Provided data:
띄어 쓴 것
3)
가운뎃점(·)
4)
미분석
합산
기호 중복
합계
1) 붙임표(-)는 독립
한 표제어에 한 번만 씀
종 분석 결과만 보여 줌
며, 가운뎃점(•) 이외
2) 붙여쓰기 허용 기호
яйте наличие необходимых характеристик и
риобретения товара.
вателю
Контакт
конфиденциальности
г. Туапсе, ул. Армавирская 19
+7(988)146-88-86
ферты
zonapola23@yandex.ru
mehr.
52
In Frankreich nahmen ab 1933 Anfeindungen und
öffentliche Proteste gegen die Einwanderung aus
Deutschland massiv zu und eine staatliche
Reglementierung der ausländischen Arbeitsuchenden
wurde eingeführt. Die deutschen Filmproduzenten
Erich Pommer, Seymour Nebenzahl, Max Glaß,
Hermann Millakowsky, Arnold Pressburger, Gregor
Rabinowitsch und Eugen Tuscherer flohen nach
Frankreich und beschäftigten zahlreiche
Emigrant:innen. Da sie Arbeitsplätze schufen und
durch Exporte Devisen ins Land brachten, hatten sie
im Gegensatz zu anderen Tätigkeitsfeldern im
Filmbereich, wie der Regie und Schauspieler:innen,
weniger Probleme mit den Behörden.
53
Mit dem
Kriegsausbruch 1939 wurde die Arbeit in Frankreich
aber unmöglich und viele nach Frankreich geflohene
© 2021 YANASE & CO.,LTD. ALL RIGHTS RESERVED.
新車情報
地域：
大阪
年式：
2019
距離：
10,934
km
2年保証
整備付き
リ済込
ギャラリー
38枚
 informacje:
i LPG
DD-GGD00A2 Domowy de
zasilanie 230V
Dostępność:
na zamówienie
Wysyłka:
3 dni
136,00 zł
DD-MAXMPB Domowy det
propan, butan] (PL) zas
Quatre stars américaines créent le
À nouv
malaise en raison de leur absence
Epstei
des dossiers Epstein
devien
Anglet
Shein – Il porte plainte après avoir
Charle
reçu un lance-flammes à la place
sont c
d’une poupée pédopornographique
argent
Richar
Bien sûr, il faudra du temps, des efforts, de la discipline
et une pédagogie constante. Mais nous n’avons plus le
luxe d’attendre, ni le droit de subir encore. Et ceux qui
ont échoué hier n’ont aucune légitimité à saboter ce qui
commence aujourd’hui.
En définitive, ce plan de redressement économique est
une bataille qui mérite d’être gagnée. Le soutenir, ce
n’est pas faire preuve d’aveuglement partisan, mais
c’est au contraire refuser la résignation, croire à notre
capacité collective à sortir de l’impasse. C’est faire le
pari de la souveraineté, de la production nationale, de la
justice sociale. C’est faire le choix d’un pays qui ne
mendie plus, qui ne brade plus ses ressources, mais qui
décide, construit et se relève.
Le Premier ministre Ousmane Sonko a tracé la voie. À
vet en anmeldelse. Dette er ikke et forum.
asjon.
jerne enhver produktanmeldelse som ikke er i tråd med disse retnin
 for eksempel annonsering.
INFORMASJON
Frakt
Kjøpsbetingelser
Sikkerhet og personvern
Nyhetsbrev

---

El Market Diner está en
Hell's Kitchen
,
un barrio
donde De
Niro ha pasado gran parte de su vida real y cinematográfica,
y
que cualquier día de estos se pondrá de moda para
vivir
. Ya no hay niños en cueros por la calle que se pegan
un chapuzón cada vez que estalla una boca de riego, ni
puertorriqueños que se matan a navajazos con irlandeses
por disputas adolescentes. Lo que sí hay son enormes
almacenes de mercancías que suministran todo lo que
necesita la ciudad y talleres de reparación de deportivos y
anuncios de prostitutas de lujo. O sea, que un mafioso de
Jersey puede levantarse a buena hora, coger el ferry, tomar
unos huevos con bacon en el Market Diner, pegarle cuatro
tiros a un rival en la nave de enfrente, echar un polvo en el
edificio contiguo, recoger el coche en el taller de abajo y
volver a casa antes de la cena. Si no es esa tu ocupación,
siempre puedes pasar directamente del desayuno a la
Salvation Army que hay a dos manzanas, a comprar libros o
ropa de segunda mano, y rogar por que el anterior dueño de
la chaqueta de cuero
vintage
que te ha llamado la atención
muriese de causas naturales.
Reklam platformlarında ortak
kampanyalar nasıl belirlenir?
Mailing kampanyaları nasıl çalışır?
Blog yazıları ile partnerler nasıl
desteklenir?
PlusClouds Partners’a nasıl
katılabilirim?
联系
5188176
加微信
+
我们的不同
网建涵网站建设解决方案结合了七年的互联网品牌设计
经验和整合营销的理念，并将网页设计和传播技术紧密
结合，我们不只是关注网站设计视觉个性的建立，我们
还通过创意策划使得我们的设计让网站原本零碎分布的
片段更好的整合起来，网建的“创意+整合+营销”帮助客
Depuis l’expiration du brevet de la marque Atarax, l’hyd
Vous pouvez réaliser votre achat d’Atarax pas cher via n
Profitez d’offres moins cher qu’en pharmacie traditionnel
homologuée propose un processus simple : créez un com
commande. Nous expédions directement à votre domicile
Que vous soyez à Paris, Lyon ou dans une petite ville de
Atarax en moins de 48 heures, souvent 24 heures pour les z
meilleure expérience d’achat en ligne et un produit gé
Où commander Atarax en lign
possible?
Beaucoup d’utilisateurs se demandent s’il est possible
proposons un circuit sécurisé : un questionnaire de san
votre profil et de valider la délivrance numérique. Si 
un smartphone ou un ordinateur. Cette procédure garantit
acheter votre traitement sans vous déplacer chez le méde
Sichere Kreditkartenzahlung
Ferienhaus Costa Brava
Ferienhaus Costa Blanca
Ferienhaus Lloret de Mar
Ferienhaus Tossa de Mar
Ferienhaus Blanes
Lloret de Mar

...

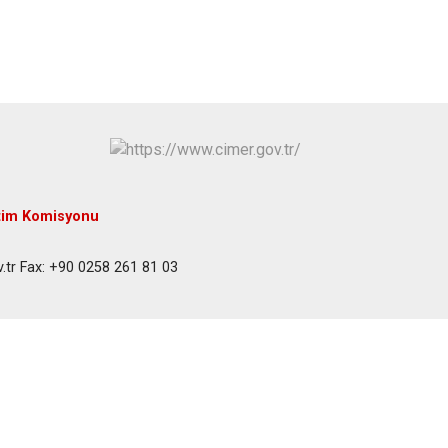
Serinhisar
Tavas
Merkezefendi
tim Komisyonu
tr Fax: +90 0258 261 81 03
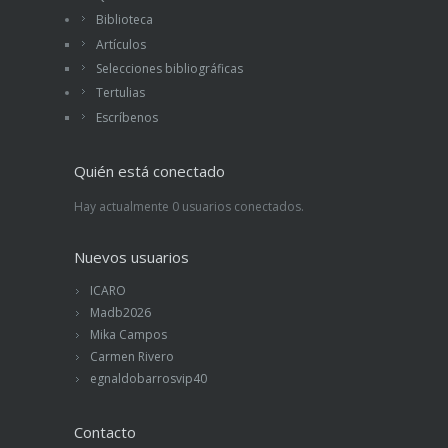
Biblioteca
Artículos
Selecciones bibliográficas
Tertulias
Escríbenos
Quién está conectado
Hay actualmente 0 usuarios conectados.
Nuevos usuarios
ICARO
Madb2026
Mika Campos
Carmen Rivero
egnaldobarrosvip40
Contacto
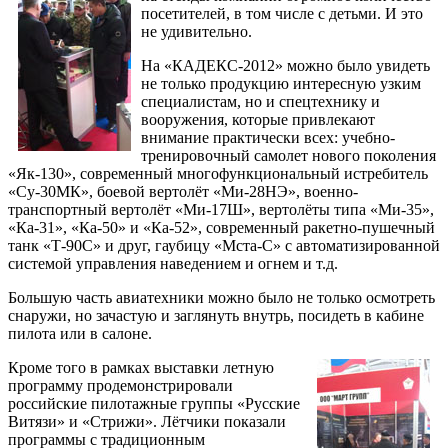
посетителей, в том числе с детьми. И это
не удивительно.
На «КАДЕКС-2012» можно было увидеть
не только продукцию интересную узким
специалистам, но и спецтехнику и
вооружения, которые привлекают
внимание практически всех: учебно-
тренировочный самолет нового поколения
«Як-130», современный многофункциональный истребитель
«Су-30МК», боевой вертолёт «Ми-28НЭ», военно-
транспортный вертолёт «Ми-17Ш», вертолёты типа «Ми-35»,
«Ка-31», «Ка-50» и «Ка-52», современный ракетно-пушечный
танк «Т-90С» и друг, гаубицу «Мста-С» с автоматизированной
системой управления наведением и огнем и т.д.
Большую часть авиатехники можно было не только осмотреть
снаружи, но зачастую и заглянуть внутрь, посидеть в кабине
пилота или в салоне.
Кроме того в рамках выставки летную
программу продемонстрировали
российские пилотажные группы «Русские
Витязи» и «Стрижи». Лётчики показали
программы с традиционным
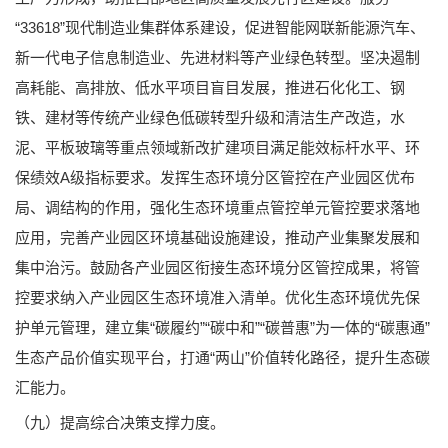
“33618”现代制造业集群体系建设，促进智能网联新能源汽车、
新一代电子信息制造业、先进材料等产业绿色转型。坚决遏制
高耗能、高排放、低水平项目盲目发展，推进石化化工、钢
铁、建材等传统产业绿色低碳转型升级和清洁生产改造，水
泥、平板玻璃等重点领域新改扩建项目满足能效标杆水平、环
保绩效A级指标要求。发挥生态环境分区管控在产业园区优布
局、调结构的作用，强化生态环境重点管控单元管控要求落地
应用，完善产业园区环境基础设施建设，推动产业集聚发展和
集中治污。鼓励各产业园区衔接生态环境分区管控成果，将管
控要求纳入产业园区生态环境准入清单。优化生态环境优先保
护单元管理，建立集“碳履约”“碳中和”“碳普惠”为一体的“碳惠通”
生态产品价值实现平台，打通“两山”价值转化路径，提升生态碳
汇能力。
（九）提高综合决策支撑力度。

Problem description:
Sift through the entries and copy every line with "nach".

Problem solution:
Rabinowitsch und Eugen Tuscherer flohen nach
aber unmöglich und viele nach Frankreich geflohene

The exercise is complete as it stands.